Do you have zebras in your Home Depot?
Yesterday Carter and I went in search of the perfect flower pots. It is never easy to find something when you have an exact image of what you want in your head. I wanted ceramic pots with the bottom having a circumference not much bigger than the palm of my hand. They must have a drain hole because when I remember to water the soil is usually hard and dry. I then over water to compensate for my lack of watering and this leads to plant drownings. The pots needed to be festive but in solid colors. And I wanted two of each for a total of six pots.
After an extensive search we ended up at Home Depot. I prefer to shop at the smaller, local nurseries but I was on a quest for the perfect pots and they did not have them. Luck for us Home Depot had almost exactly want I wanted (I say almost because in my mind the colors were more vibrant and less pastel.) Carter helped me pick out the colors and I gritted my teeth at the thought of paying almost three dollars each for the saucers but they matched the pots and I could not resist.
With our lovely pots and expensive saucers placed just so in the shopping cart we headed out to look at their flower selection. Carter kept picking out ground cover flowers and plants that were much too large for our small pots. We both kept getting drawn back to the oranges and yellows of the simple marigolds. After much hemming and hawing, we chose the taller African marigolds over the two tone dwarf ones. I was not one hundred percent happy with our flower selection so we were perusing the flowers one last time when it happened.
carter: Momma, I have to go pee.
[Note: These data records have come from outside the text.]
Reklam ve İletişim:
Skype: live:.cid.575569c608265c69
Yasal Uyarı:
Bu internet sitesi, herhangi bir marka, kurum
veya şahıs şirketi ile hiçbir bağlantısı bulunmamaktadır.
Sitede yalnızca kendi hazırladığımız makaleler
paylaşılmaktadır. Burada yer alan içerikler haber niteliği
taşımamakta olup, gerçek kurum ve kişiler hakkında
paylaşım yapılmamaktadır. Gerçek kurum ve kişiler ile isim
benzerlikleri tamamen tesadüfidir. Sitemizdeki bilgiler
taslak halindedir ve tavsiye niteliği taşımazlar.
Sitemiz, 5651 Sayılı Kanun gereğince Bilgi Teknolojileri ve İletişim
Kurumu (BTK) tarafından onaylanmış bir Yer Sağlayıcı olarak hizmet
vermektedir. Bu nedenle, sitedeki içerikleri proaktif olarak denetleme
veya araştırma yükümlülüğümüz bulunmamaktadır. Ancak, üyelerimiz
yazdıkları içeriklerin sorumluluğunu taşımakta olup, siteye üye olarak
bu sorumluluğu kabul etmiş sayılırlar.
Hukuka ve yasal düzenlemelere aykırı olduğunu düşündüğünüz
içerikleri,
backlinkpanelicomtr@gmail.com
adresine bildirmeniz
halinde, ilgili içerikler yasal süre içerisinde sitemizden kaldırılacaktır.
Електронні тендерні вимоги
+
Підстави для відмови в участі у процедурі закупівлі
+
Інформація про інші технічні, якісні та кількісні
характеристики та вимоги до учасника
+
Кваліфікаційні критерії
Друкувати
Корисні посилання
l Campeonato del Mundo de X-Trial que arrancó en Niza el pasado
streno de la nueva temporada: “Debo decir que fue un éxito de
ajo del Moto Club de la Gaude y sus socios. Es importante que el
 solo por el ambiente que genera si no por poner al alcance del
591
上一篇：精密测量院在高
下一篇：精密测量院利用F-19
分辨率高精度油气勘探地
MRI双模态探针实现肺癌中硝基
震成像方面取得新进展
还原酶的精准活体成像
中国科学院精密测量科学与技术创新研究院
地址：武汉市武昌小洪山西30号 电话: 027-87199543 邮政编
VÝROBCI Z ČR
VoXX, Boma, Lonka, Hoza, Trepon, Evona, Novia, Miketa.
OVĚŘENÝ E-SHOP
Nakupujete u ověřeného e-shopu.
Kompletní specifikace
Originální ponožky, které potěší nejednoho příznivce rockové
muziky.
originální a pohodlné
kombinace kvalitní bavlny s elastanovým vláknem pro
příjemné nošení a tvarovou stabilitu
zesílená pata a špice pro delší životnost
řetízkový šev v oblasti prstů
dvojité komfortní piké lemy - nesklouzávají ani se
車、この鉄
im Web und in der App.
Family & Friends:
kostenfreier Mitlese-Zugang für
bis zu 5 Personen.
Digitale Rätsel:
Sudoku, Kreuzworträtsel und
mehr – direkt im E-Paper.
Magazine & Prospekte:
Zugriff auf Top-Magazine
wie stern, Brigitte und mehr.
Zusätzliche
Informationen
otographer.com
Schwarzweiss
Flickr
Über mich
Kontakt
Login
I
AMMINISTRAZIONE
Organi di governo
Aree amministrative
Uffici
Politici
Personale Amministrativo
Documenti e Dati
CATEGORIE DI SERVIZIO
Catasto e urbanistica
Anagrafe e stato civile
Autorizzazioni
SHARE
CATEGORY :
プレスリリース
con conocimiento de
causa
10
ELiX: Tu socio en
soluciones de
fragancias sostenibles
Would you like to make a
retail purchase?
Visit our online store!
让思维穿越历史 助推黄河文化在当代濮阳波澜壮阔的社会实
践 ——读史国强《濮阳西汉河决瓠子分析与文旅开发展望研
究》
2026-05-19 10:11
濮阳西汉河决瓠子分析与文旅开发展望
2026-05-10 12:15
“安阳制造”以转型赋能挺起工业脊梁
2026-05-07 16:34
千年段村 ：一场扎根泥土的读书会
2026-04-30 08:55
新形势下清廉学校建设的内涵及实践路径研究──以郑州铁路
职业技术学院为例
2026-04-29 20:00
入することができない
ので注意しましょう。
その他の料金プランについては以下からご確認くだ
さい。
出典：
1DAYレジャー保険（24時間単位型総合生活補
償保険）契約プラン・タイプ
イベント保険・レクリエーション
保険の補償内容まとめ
I have to go peeee, now, Now, NOW!
We were, of course, at the furthest spot in the store from the bathrooms (technically we weren’t even in the store being at the edge of the outdoor garden area.)
me: Ok sweetheart, lets just leave the cart here and go find the bathroom.
I kept looking over my shoulder at our cart of perfect pots and the flowers it had taken so long to pick out but I knew if I tried to take it with us we would never make it. I had to trust it would be there when we got back. I directed Carter through the doors and in between the two check stands. It was very busy for a Wednesday afternoon, the sun bringing out the gardener in folks. As we passed between the two lines of people waiting to check out, Carter makes a loud announcement, voice filled with panic.
carter: Momma, I squeezing my penis SO tight! He starts dance-walking and whimpering. Things are not looking good. People are staring.
me: Hold on Carter, we are almost there. We are getting closer, you can make it.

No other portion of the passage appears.